I first encountered these passages in Stanley Cavell's book on Hollywood comedies of remarriage, Pursuits of Happiness; they could be useful in discussing some (though not all) popular romance novels as well.

laura

Wednesday, 20 January, 2016

Thanks for those passages, Eric! It occurs to me that one could quote Milton to support El, from Just Love: Romance Novel Reviews, who recently argued that:

Asexual romances are necessary. In fact, they’re essential to maintain the balance in romance genre.

No, wait, hear me out. You’re thinking, “But I don’t want to read a book about two friends who don’t do anything for 250 pages.
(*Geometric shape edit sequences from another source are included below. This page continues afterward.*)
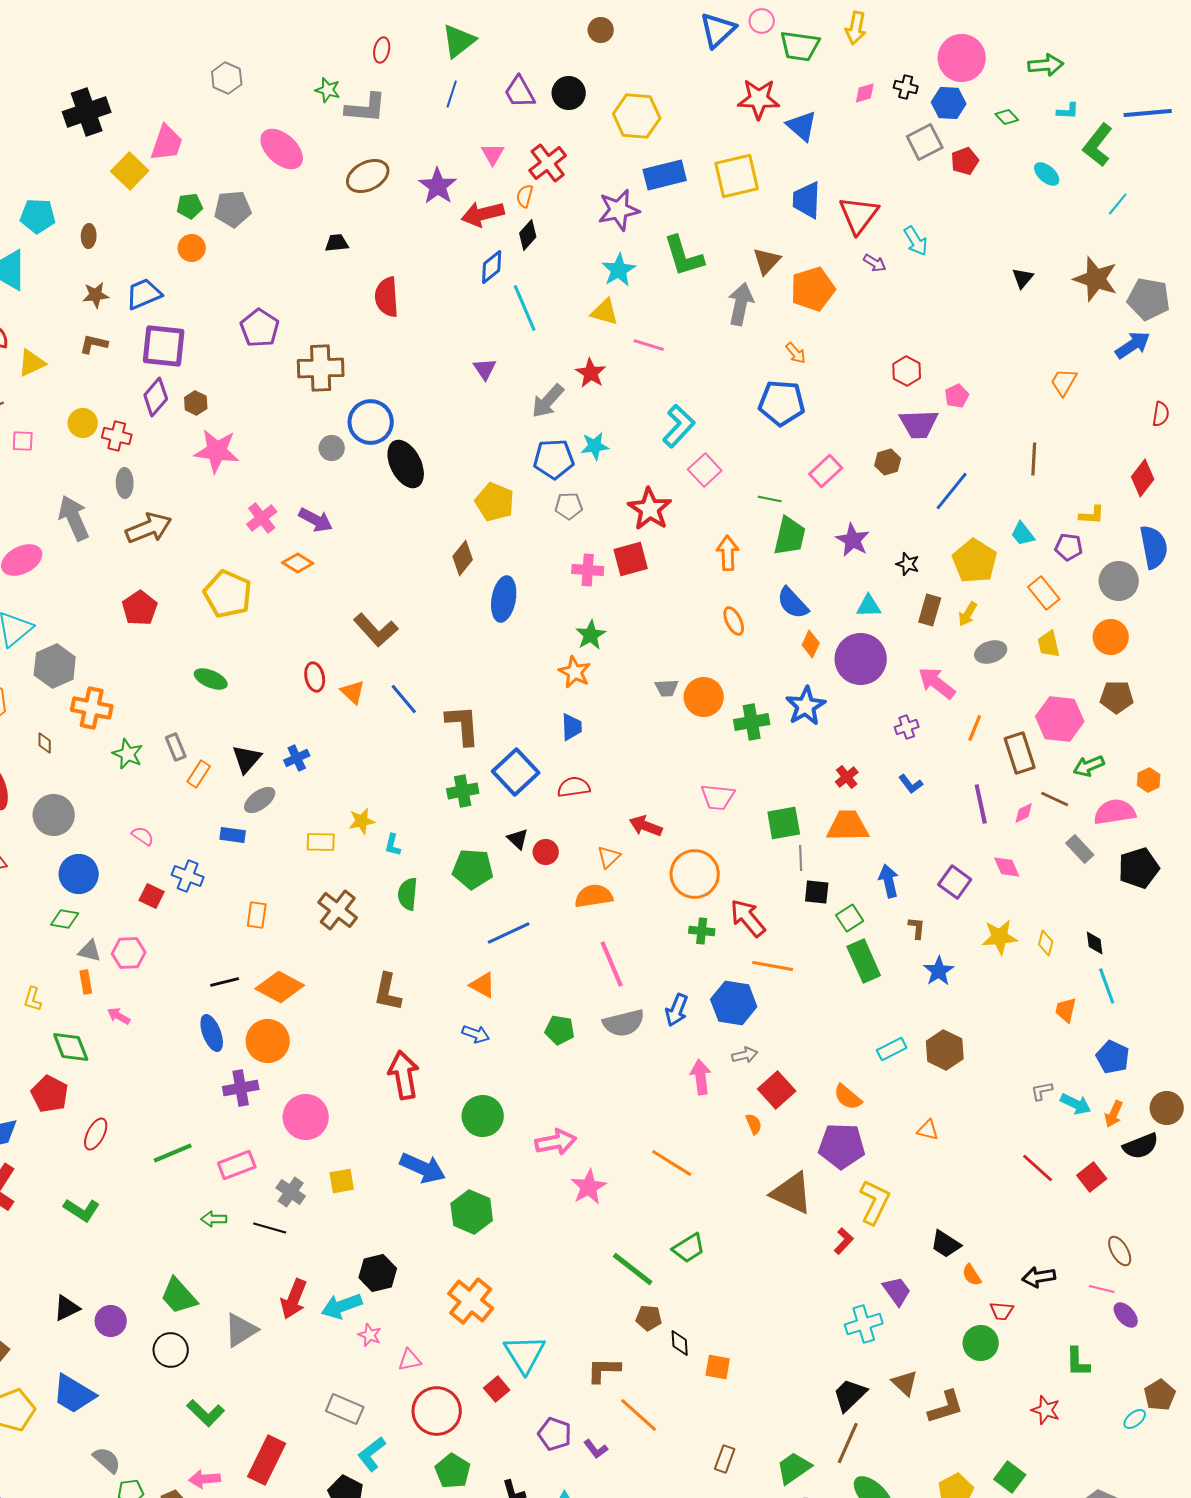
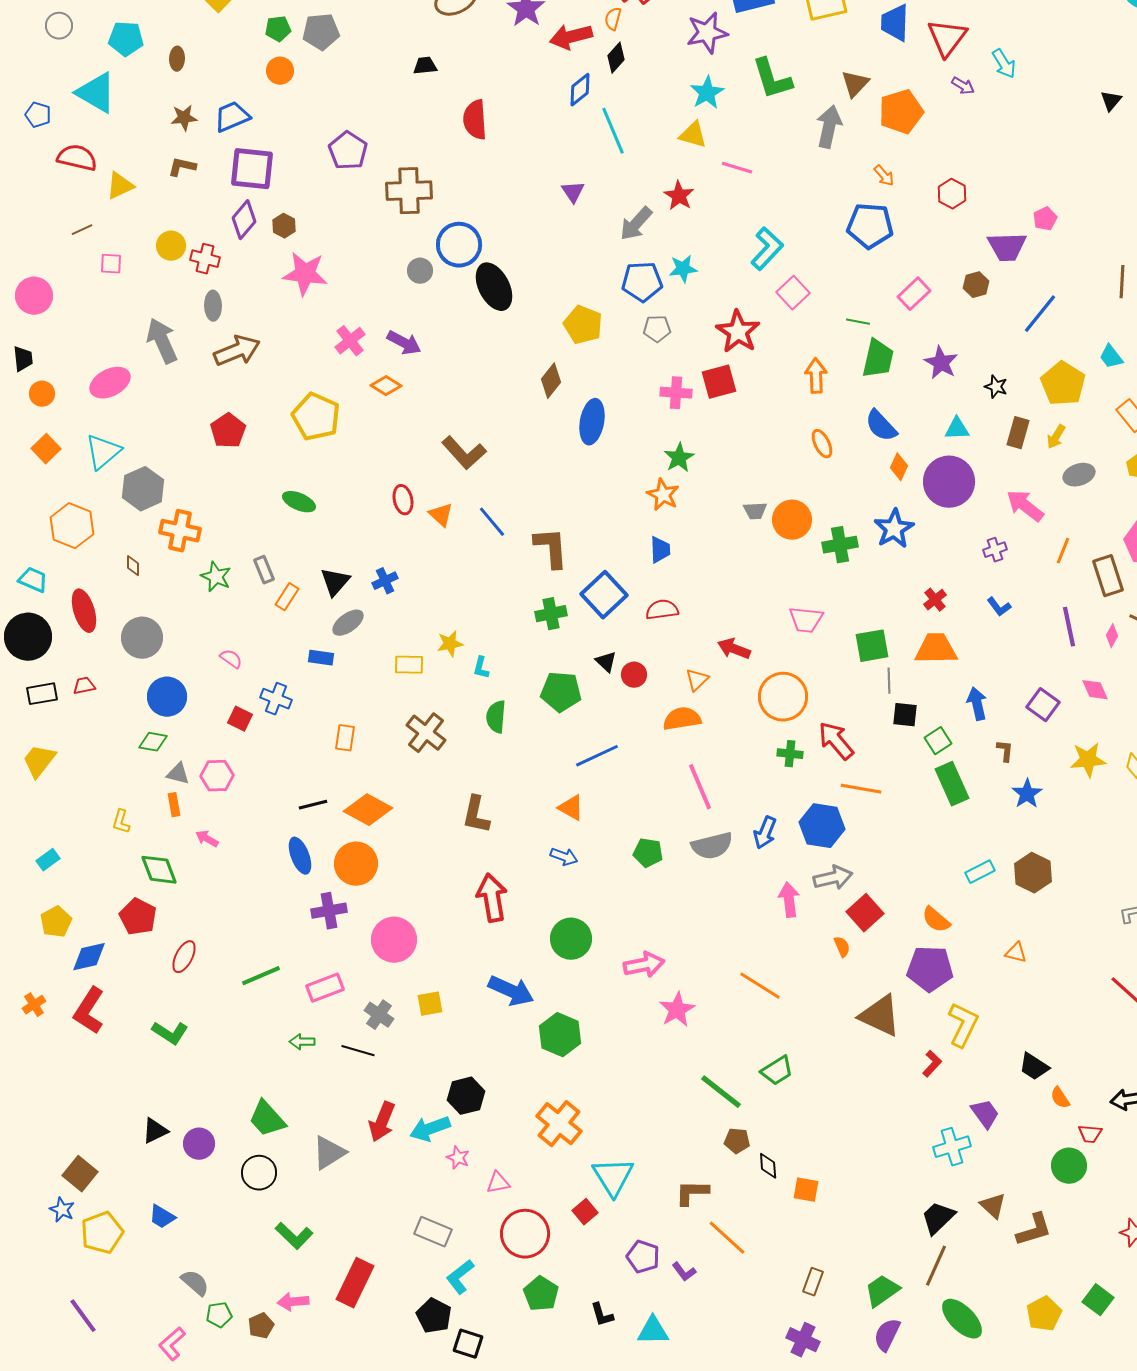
red hexagon: (907, 371) -> (952, 194), moved
pink diamond: (1024, 813) -> (1112, 636), turned -35
gray arrow: (745, 1055) -> (833, 878), size x1.5
blue trapezoid: (74, 1394) -> (162, 1217), size x0.6

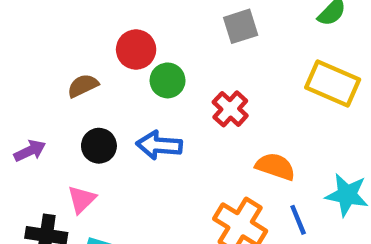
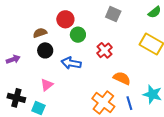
gray square: (241, 26) -> (113, 14), turned 35
black circle: (99, 146) -> (45, 50), moved
pink triangle: (82, 199) -> (47, 85), moved

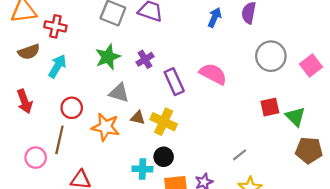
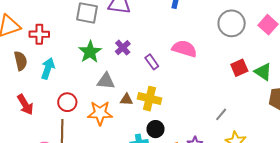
brown semicircle: (29, 52) -> (21, 61), turned -72
purple rectangle: (174, 82) -> (152, 62), size x0.7

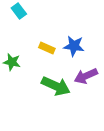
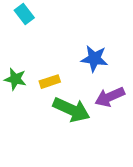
yellow rectangle: (47, 48) -> (50, 82), moved, turned -42

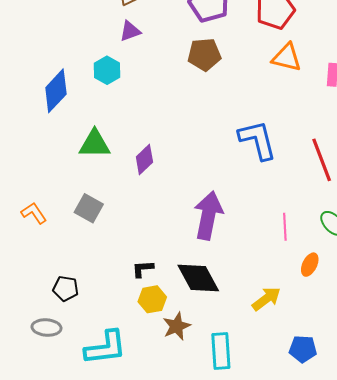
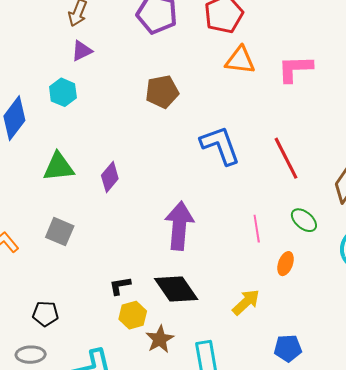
brown pentagon: (204, 54) -> (162, 92), moved

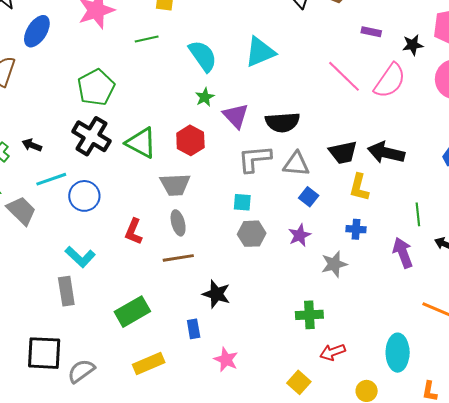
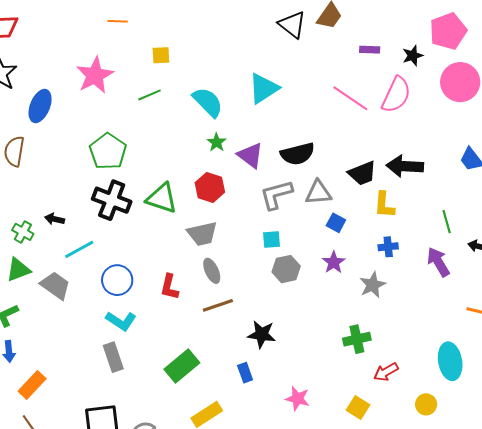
blue circle: (84, 196) -> (117, 280), moved
pink star: (226, 360) -> (297, 399), moved

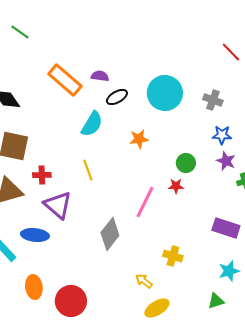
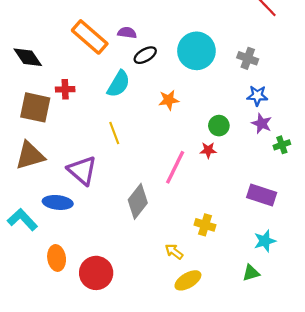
red cross: (42, 175) -> (65, 89), moved

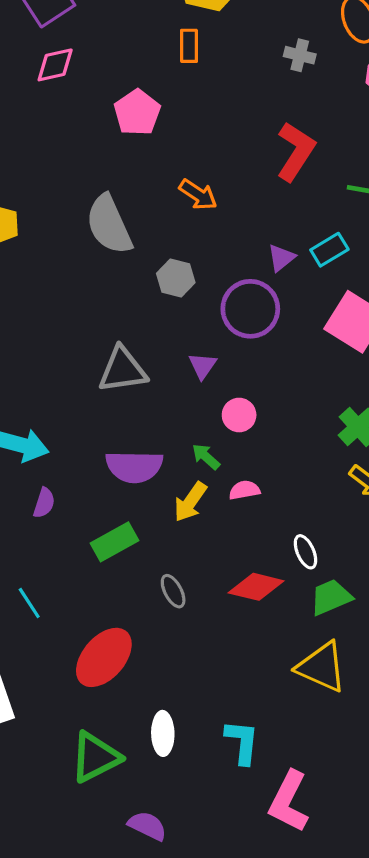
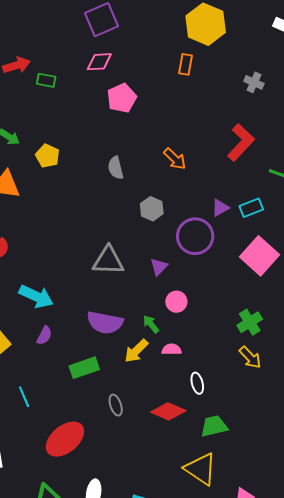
pink pentagon: (137, 112) -> (122, 98), moved
gray semicircle: (109, 225) -> (116, 168), size x0.6
white ellipse: (305, 552) -> (197, 383), moved

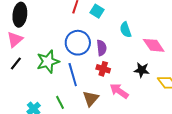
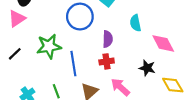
blue circle: (78, 43) -> (80, 17), moved
black line: (16, 64) -> (15, 54), moved
red cross: (103, 69) -> (107, 61), turned -32

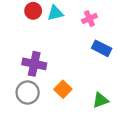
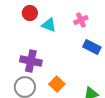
cyan triangle: (55, 13) -> (49, 25), moved, turned 35

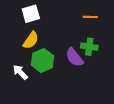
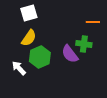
orange line: (90, 17) -> (93, 22), moved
That sounds boring!”

But not only does that thought process slight the asexual community…

.....

"in Gods intention a meet and happy conversation is the chiefest and the noblest end of mariage: for we find here no expression so necessarily implying carnall knowledge, as this prevention of lonelines to the mind and spirit of man."

Eric Selinger (not verified)

Thursday, 21 January, 2016

That's a fascinating connection, Laura!  And I have to say, when I've mentioned that there was such a thing as an "asexual romance," my students got very interested, as though they found the sexual emphasis in many romance novels to be a substitute or shorthand for the developing love story that they wanted to see explored in more "conversational" ways.  I know that Alex Beecroft identifies both as an asexual person and as a Christian, and she's talked about trying in her own work, now, to offer "the combination of an asexual, queer positive gaze with Christianity" (http://www.artsillustrated.com/alex-beecroft-writer.) I look forward to seeing what she does.

I'm going to keep a hold of her comments about her Christianity in her novels (which aren't, of course, strictly speaking "inspirational" romances). As you know, it's a topic that's of interest to me at the moment. Thanks!